ChatGPT, whose parent is getting a $10 billion investment from Microsoft, has shown its competence in writing stock stories, dating-app messages, and even an email announcing layoffs

As it turns out, OpenAI’s viral language tool fared well in its breakdown of Warren Buffett’s investing approach, too. 

I asked ChatGPT to explain the Oracle of Omaha’s most important strategy that helped him reach his legendary billionaire status, and within seconds the bot spat out an analysis of value investing.

“Warren Buffett’s most important investing strategy is value investing, which involves identifying undervalued companies with strong potential for growth and a durable competitive advantage, and then holding onto those investments for the long-term,” ChatGPT said. “He also follows a principle of investing in businesses he understands, with a focus on companies with predictable earnings and a strong track record of increasing profits.”

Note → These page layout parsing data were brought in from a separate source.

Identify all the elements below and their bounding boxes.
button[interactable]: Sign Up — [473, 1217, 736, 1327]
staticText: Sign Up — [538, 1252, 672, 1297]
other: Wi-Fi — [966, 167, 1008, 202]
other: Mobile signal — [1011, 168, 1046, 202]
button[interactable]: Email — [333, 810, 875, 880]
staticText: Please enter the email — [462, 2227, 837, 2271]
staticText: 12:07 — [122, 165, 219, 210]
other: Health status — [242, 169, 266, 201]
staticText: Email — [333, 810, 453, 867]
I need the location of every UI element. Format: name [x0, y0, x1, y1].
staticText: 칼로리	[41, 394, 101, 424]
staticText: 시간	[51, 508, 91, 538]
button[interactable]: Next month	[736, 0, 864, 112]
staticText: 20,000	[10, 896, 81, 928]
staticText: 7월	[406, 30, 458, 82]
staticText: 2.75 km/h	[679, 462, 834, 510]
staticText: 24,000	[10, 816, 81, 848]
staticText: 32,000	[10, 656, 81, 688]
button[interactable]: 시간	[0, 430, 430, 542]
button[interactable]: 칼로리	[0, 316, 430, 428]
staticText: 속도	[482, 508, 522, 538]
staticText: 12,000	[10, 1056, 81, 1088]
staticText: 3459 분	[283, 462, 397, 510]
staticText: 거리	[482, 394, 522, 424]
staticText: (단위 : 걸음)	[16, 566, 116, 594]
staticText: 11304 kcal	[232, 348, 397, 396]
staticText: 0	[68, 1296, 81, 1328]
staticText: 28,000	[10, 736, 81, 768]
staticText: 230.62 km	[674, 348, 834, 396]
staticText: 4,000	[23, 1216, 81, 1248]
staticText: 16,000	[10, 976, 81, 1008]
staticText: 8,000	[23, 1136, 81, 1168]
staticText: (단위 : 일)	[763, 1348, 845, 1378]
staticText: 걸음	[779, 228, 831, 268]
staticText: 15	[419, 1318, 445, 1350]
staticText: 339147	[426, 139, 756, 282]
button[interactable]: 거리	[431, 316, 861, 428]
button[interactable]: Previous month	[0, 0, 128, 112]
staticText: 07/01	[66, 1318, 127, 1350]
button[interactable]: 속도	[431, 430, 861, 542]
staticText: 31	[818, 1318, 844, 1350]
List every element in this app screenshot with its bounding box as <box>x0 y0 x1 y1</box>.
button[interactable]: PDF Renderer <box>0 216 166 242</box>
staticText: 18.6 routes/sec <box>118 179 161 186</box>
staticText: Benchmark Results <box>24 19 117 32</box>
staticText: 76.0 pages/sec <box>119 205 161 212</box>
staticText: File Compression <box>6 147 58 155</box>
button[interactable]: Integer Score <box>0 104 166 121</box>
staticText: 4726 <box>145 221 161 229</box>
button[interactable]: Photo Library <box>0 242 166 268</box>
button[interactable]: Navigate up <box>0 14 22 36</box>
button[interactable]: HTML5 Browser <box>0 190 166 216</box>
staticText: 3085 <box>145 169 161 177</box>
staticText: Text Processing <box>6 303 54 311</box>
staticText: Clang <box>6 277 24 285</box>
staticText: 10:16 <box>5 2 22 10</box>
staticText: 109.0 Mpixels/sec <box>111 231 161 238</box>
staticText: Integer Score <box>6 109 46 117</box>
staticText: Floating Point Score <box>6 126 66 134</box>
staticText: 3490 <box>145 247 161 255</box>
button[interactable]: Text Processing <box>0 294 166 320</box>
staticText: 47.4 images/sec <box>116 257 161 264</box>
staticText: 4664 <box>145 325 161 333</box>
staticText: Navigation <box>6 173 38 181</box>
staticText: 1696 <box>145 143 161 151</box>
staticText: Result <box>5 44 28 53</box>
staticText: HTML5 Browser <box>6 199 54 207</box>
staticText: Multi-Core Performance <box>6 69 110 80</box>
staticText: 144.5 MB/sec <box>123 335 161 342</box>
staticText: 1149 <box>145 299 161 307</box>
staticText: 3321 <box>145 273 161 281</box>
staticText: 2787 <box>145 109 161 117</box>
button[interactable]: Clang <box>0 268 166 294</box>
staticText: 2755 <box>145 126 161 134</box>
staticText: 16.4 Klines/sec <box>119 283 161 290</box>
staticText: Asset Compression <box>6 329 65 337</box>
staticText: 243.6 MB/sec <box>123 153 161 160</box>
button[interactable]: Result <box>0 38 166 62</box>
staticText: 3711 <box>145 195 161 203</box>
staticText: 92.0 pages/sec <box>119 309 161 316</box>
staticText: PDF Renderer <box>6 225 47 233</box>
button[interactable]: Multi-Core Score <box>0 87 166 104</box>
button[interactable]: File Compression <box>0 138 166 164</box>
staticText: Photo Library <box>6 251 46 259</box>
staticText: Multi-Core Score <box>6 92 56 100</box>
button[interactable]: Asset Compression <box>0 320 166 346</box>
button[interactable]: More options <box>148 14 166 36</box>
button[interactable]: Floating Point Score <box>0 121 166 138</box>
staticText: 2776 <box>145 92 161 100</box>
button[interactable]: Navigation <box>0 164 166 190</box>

That said, when I inquired what Buffett’s most important decision has been in his career, ChatGPT pointed to his investment in Berkshire Hathaway decades ago. Buffett “transformed it into a holding company and used it as a vehicle to make a series of successful investments and acquisitions,” the bot said.

ChatGPT’s stock picks for Buffett

To fully carry out the interrogation, I tasked ChatGPT with naming stocks that Buffett could add to his portfolio. 

While the bot doesn’t have access to real-time markets data and its knowledge only goes up to 2021, it had plenty of historical intel to work with, given Buffett’s long career. 

It named PepsiCo and Unilever as stocks that would make sense for Buffett to invest in, given they’re consumer goods companies with strong brand recognition and consistent revenue growth. Buffett famously consumes five cans of Coke a day, but he had been a Pepsi drinker for nearly 50 years before that.

As for Unilever, Buffett had come close to sealing a deal on the company along with Kraft Heinz in 2017, but it eventually fell through.

ChatGPT also named Amazon, which Buffett already owns, and Microsoft, which Buffett owns an indirect stake in via ownership of New England Asset Management, as two examples of blue-chip companies with a track record of innovation.

Then it listed Johnson & Johnson and Pfizer — Buffett owns the former, and has previously owned the latter — as two stable healthcare options that would fit Buffett’s strategy.